Tuesday, February 10, 2009

If you meet a Buddha on the road...

Carl Safina on Darwinism


Clive said...

Bit of an annoying article in my opinion. To recognise a breakthrough isn't to suspend or deny all progress thereafter...

What is this supposed to mean?

Into the breach: intelligent design. I am not quite saying Darwinism gave rise to creationism, though the “isms” imply equivalence. But the term “Darwinian” built a stage upon which “intelligent” could share the spotlight.

What is he 'quite saying' then? Darwin's ideas utterly demolished any stage that "intelligent" design may ever stand on - though its own internal contradictions don't require an external challenge. That's the point of evolution and its brilliance... it is a totally brutal blind unthinking directionless process that produces what seems to us to be exquisite and magnificent results...

... and how about this...?

Charles Darwin didn’t invent a belief system. He had an idea, not an ideology. The idea spawned a discipline, not disciples. He spent 20-plus years amassing and assessing the evidence and implications of similar, yet differing, creatures separated in time (fossils) or in space (islands). That’s science. That's why Darwin must go.

... er, why?

Darwin's idea is the among the most stunningly elegant and insightful of all time... and here's the really interesting part - it is easily understood by anyone willing to consider it (unlike the slippery beauties of quantum mechanics and relativity).

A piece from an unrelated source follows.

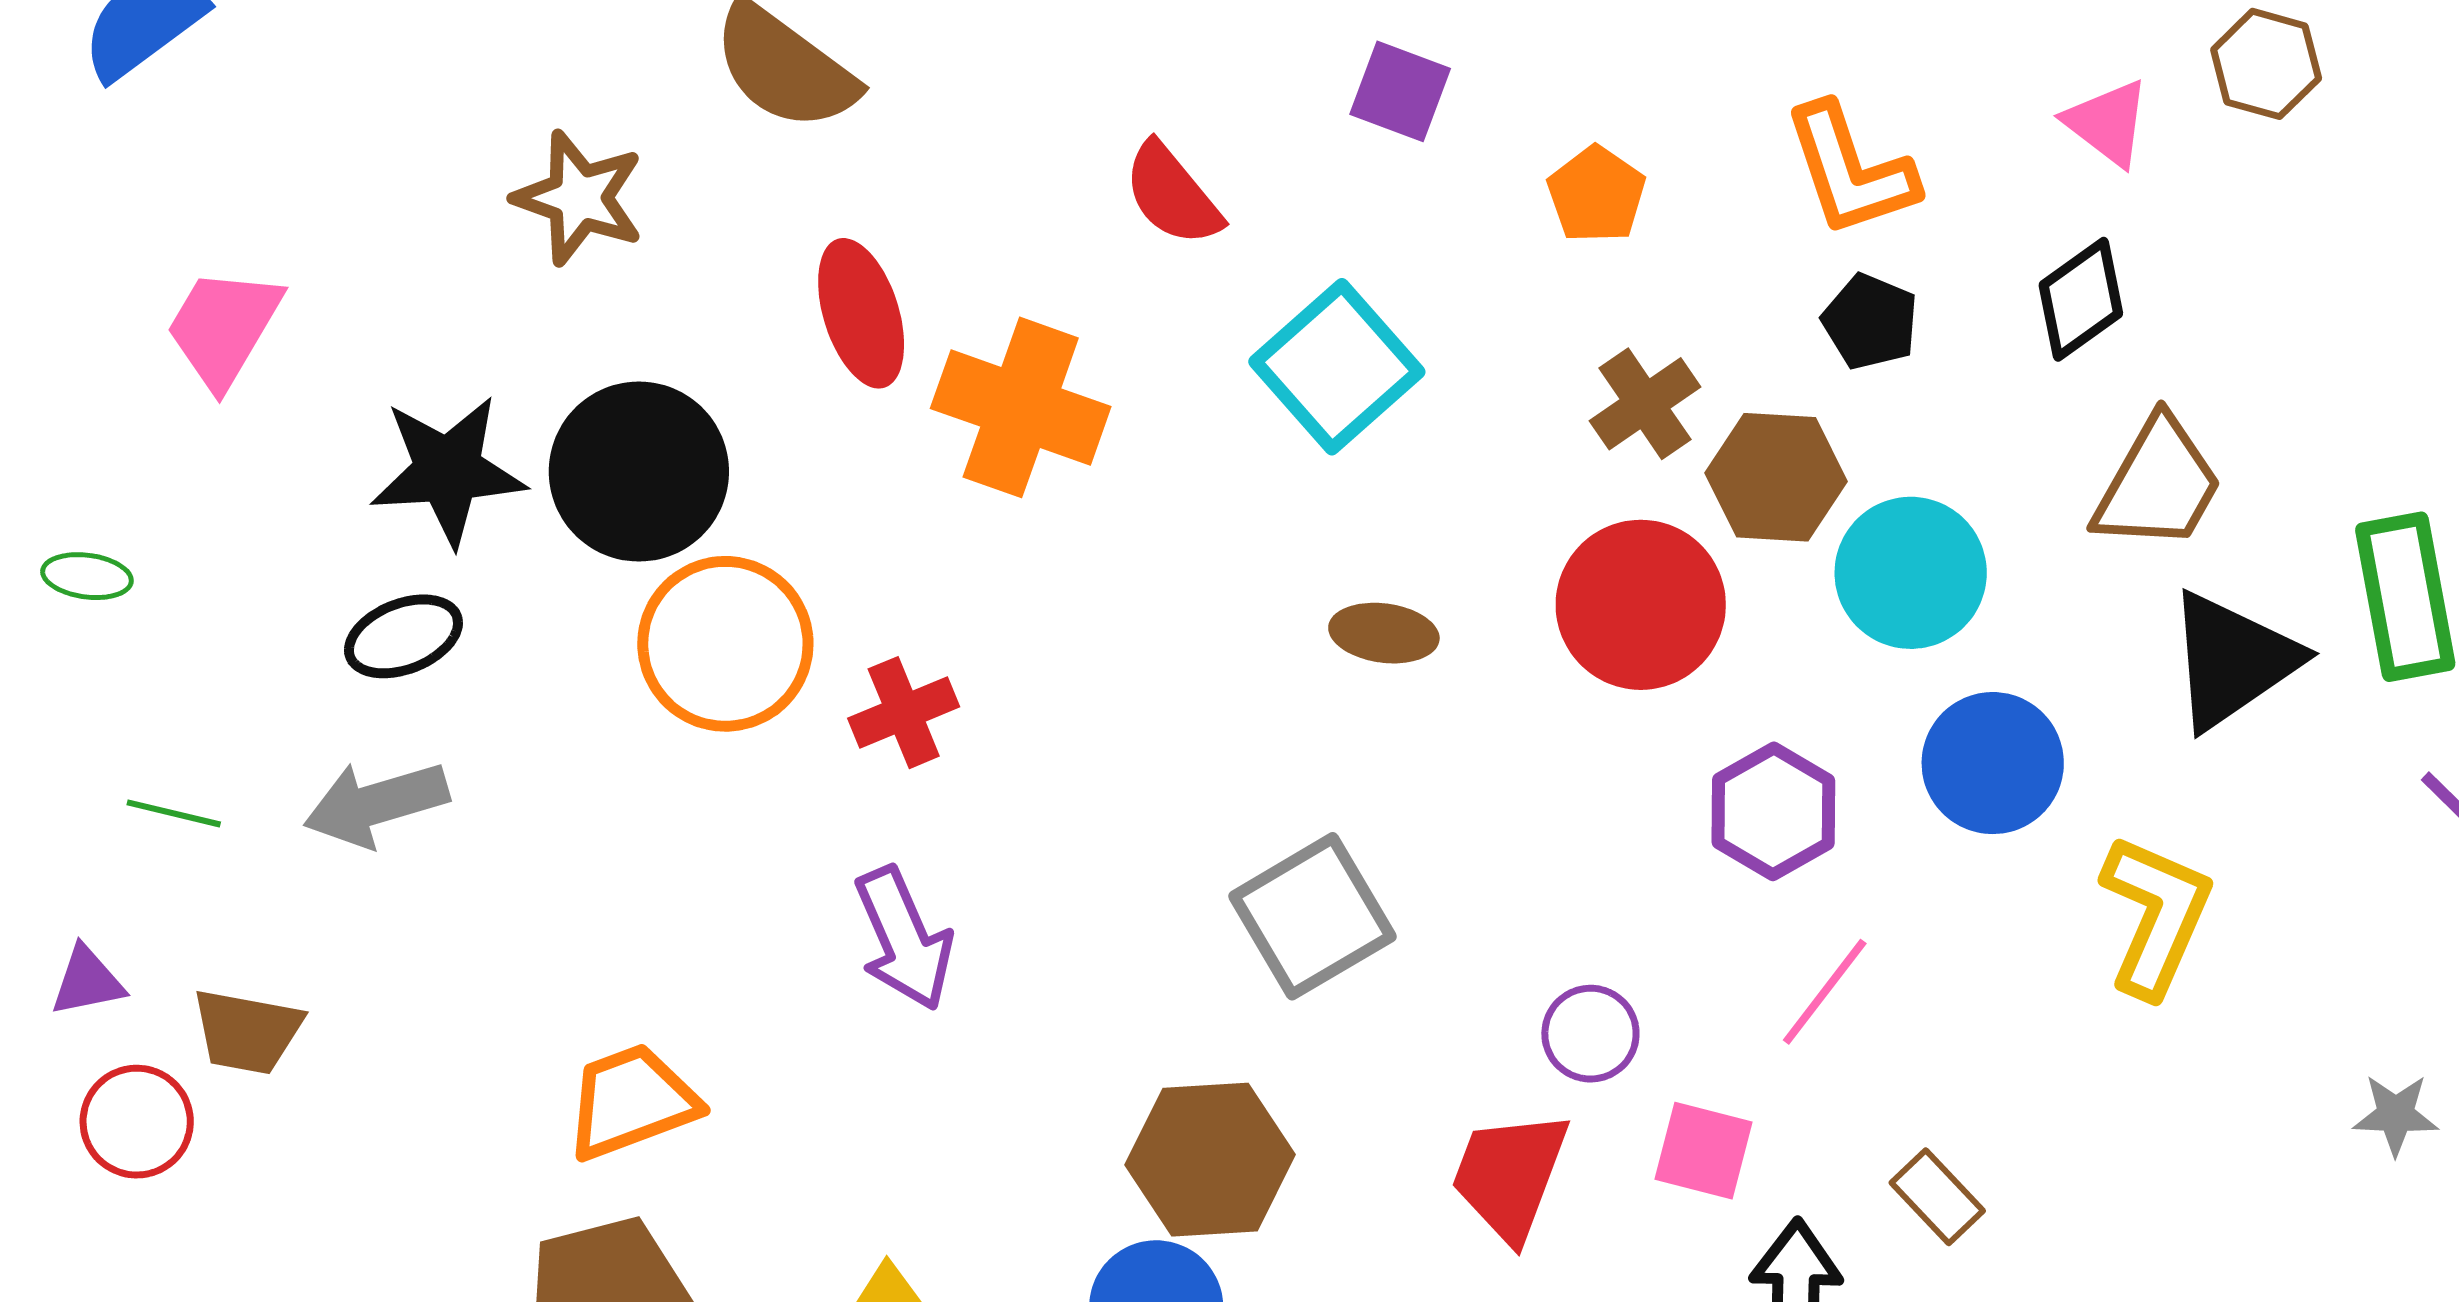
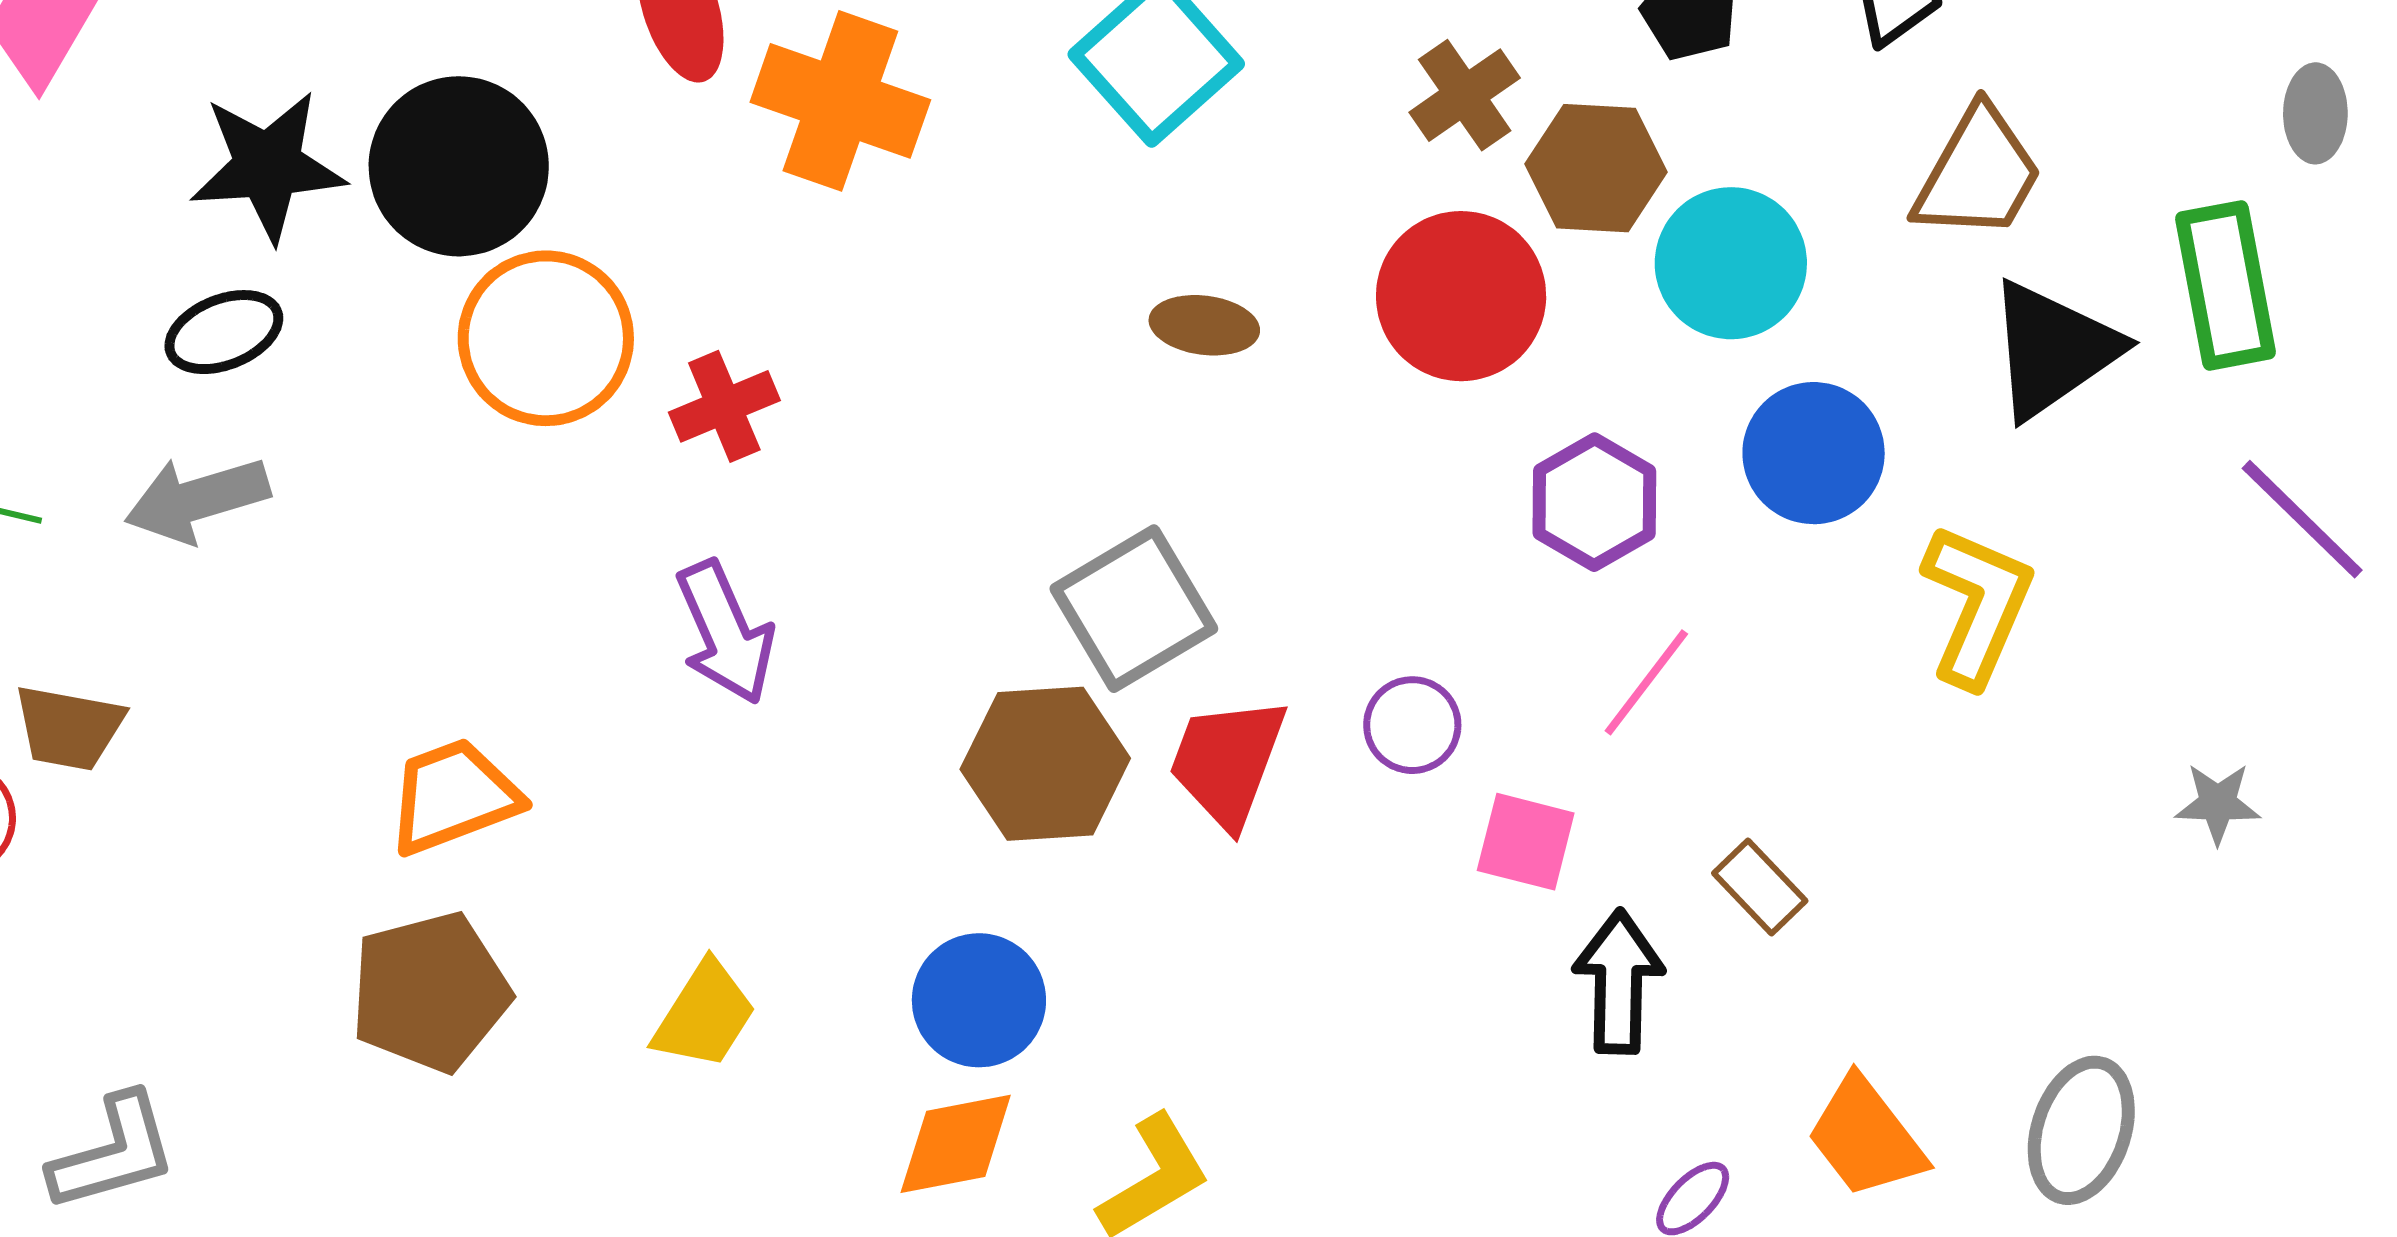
brown hexagon: (1210, 1160) -> (1045, 764), moved
red trapezoid: (1510, 1176) -> (1227, 762), moved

Why shouldn't Darwin have the credit? We aren't actually falsifying anything important said by Darwin, more like rounding out its drivers and mechanics. And people forget the empirical basis behind the simple theory.

Was Einstein's achievement diminished by the discovery of black holes and string theory? Did Newton's genius tarnish when it was shown his laws didn't hold for the very big, very small and very fast?


Caspar Henderson said...

Yes, but I think Safina has a point regarding the term DarwinISM. My guess is Darwin would have agreed.

Nicholas Wade's piece, Darwin, Ahead of His Time, Is Still Influential, is probably better.